What first led me to minimalism was I guess necessity. I moved from the east coast to beautiful Seattle, Washington. I knew no one, and I moved there with very little money. So when I got my first apartment, it was furnished on things given to me by customers at my first job. What I remember most about my first apartment in Seattle was how it felt being in this new big city, and I remember the cast of characters I met, and I have so many emotions and the one thing I have never thought about were what things I had. But I know I had the basics and what I learned is that is all you need. I lived in Seattle probably for at least five years before I became a total minimalist. I hung on to the need for lots of clothes for a long time for some reason. Even though along the way I had pretty much stopped buying new clothes, I was buying a lot of clothes I didn't need at thrift stores. And let me repeat myself, I was not happy. Because the majority of the time I lived in Seattle I was so broke that a lot of the time I couldn't even buy food, things that weren't absolutely necessary just started to become naturally less and less important. I never really made a conscious effort to become a minimalist, it just kind of naturally happened. You can find amazing things in thrift stores, and not to mention I can remember a very groovy orange velvet couch that someone had set out for free! Honestly after some of the things that I have been through in life I'm happy to have food and a roof over my head. Anything else is extra.
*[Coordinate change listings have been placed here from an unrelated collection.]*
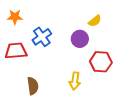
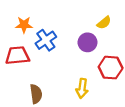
orange star: (15, 17) -> (24, 25), moved

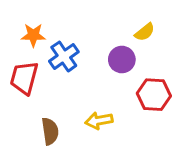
red trapezoid: (17, 56) -> (24, 78), turned -70
yellow arrow: (82, 88) -> (99, 121), moved, turned 72

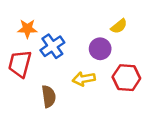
yellow arrow: (99, 121) -> (84, 79), moved
brown semicircle: (50, 131) -> (49, 96), moved

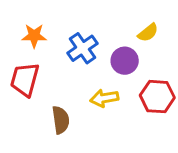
blue cross: (52, 46) -> (82, 48), moved

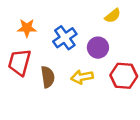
yellow semicircle: (148, 33) -> (113, 16), moved
brown semicircle: (61, 120) -> (48, 77), moved

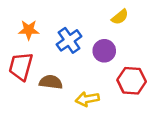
brown semicircle: (48, 77) -> (51, 82), turned -75
yellow arrow: (82, 77) -> (87, 99), moved

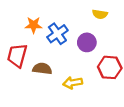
yellow semicircle: (120, 17) -> (100, 14), turned 48
orange star: (29, 30) -> (34, 25), moved

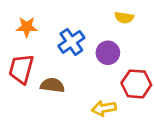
orange star: (34, 25) -> (27, 27), moved
yellow arrow: (73, 83) -> (104, 108), moved

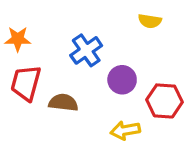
orange star: (27, 27) -> (18, 39), moved
purple circle: (108, 53) -> (122, 80), moved

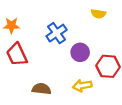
red trapezoid: (26, 83) -> (17, 54), turned -40
brown semicircle: (63, 103) -> (41, 89), moved

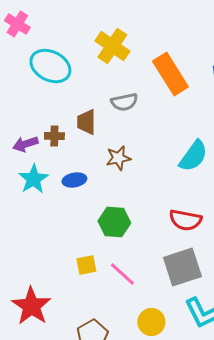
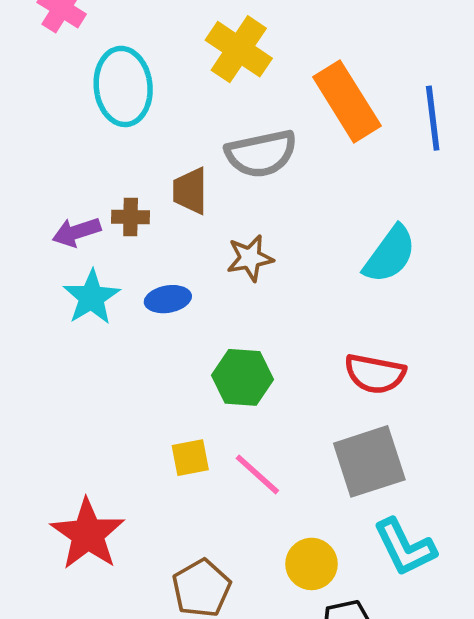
cyan ellipse: (50, 66) -> (123, 86), turned 57
gray semicircle: (124, 102) -> (261, 154), size x1.4

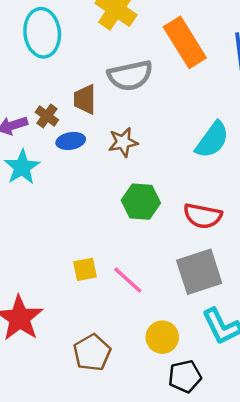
brown cross: (131, 217) -> (47, 116), turned 35
blue ellipse: (168, 299) -> (71, 141), moved
green hexagon: (242, 377) -> (141, 202), moved

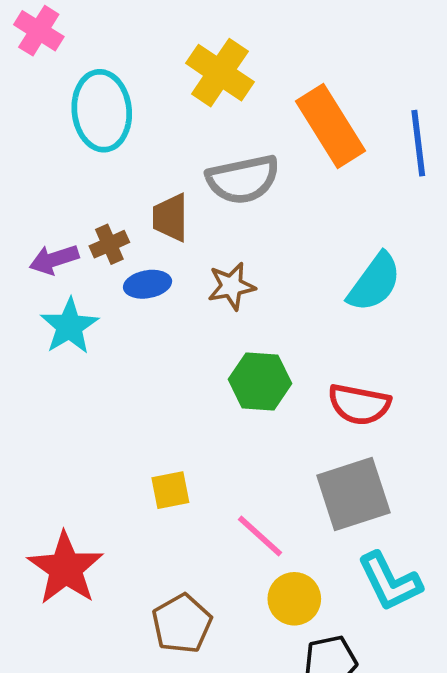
brown cross: (47, 116) -> (109, 244), turned 30
pink line: (128, 280) -> (260, 536), moved

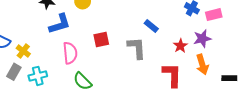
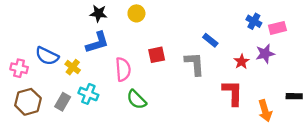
blue L-shape: (60, 24) -> (97, 42), moved
orange arrow: (202, 65) -> (265, 111), moved
gray rectangle: (14, 72) -> (63, 102), moved
cyan cross: (38, 76) -> (88, 94), turned 36

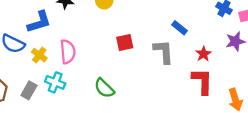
blue L-shape: (97, 42) -> (39, 22), moved
red star: (242, 62) -> (203, 54), moved
pink semicircle: (123, 69) -> (68, 52), moved

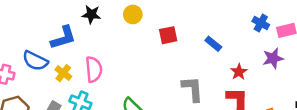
red square: (125, 43) -> (168, 35), moved
gray L-shape: (164, 52) -> (193, 89), moved

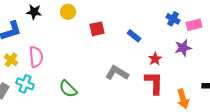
gray L-shape: (193, 89) -> (117, 73), turned -55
People don't always understand minimalism. When I moved into my apartment that I live in now, which is a one bedroom pretty standard size, my mom was less than impressed. I remember she asked me why I didn't want something bigger, and I couldn't figure out how much space she thinks I need! In my opinion I have everything I need, for me, since it is my home, and the two people who have been in my home have kind of seemed horrified at my lack of stuff, and I felt hurt and offended at first because I take pride in my home. But you know what? Who cares what they think. We are out of control in this country with our constant needs and wants. And I am so proud of letting my need of things go. I am so much happier I really mean it. I don't have a lot of money, and I would rather be able to buy organic strawberries and feed my kitties quality food, and be able to feed some stray kitties, I feel more satisfied doing that than trying to fill my life with so much "stuff". I say don't judge the minimalists, because there has to be some kind of balance to the mass overconsumption that the majority of this country partakes in. So high five to all my minimalist friends out there! Have a wonderful blessed day.